» Prompt
Look through the records below for the line holding "elektroodpady". Write it out exactly, with each following line through the line holding "elektrośmieci".

[Source records]
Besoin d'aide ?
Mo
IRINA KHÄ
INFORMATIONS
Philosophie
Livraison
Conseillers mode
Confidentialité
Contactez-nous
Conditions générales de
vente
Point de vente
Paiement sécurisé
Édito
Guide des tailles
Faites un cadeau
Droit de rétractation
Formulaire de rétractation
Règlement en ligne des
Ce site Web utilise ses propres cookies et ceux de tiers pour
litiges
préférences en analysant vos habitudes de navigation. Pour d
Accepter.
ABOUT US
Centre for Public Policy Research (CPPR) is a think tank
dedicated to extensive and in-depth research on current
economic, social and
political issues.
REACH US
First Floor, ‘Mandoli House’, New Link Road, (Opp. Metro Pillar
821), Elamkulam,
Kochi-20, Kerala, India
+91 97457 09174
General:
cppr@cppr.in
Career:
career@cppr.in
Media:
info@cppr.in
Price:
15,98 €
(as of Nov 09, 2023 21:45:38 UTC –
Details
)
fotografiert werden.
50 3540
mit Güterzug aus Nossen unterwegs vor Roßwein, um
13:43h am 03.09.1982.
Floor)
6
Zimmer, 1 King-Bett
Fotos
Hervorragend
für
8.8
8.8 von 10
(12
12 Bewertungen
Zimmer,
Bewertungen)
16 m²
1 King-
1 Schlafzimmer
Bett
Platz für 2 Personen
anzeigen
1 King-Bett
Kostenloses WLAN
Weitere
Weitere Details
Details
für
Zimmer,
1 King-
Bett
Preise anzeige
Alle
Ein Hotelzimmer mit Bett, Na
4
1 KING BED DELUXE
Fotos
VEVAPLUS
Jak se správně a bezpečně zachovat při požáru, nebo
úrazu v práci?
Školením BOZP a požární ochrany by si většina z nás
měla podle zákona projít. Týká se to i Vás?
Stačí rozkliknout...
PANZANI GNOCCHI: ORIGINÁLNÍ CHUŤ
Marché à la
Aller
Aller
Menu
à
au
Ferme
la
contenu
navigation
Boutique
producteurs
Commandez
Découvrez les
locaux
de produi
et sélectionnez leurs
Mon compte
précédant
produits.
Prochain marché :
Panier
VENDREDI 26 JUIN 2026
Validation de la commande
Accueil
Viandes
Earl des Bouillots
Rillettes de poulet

* * *

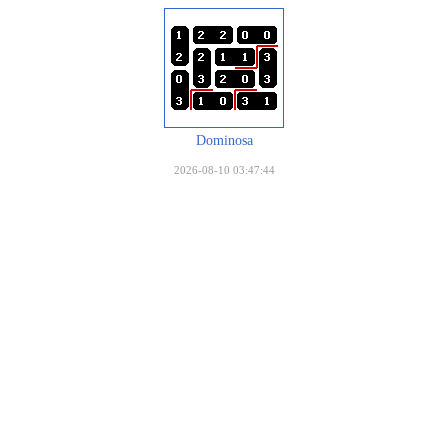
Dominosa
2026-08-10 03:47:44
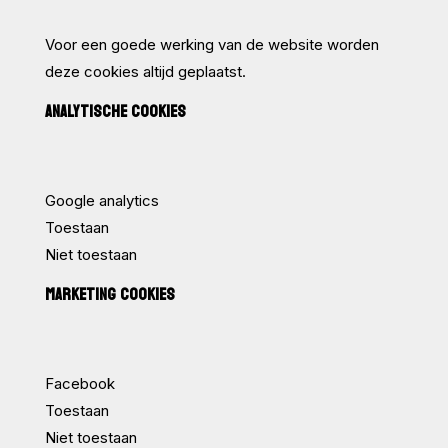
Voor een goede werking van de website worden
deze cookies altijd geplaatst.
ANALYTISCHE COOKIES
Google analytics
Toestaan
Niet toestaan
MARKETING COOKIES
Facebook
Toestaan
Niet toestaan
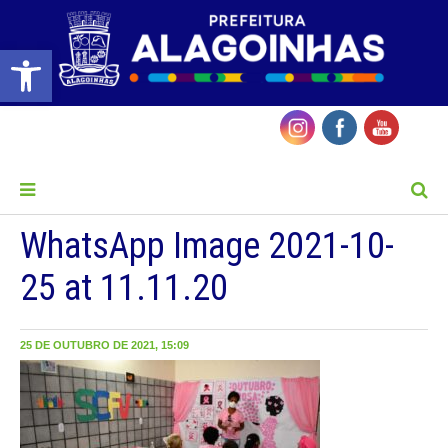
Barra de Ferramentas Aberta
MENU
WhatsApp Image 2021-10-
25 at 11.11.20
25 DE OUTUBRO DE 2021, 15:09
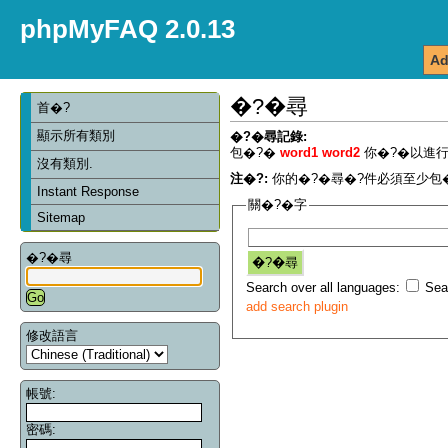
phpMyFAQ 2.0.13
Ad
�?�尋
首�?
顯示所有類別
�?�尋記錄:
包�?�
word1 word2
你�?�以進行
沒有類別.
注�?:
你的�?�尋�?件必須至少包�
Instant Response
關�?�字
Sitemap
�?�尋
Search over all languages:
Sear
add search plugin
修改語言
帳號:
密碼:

--

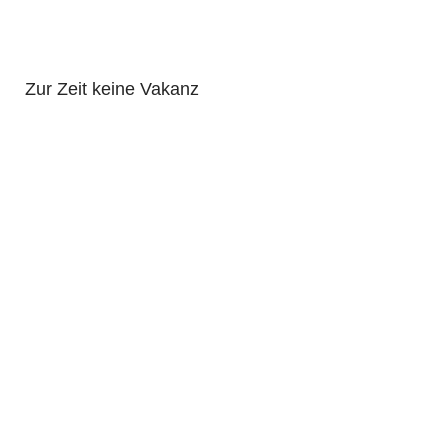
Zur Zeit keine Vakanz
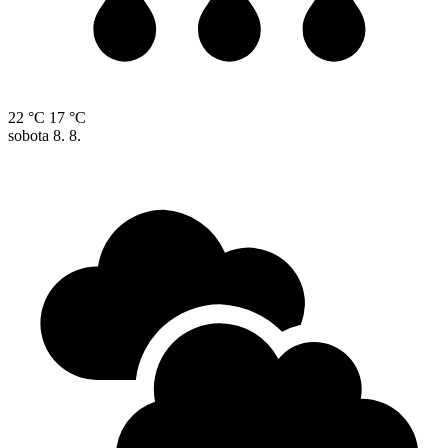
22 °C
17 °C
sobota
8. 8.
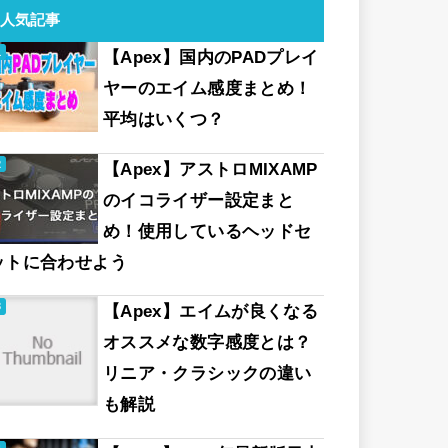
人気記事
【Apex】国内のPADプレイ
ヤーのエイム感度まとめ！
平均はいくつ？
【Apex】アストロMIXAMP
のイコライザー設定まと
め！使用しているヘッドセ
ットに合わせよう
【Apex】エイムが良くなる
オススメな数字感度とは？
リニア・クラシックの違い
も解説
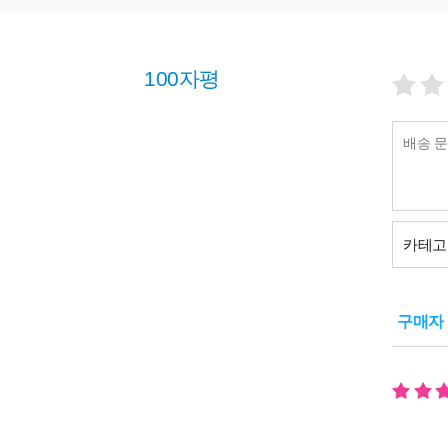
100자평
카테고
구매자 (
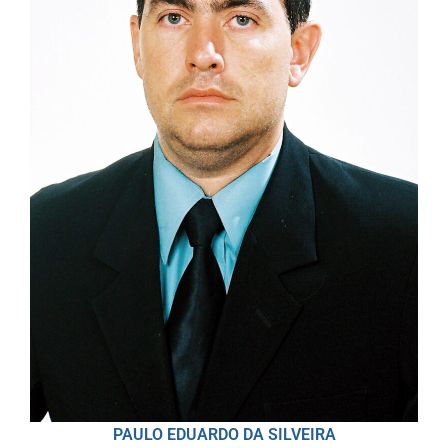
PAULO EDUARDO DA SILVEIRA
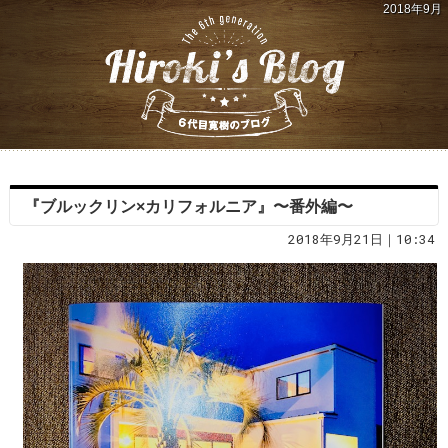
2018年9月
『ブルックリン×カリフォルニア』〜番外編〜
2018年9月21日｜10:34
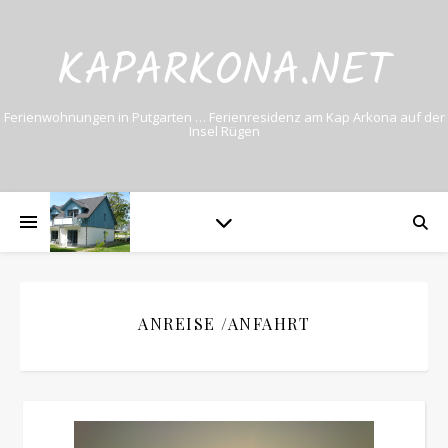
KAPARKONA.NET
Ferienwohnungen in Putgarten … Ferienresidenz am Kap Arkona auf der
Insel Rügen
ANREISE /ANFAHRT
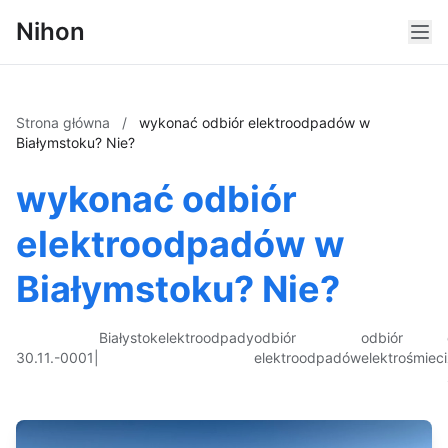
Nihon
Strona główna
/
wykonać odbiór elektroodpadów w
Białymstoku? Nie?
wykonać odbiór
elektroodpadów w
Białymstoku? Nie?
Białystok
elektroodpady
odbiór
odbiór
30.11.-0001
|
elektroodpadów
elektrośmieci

» Solution
elektroodpady
odbiór
odbiór
30.11.-0001
|
elektroodpadów
elektrośmieci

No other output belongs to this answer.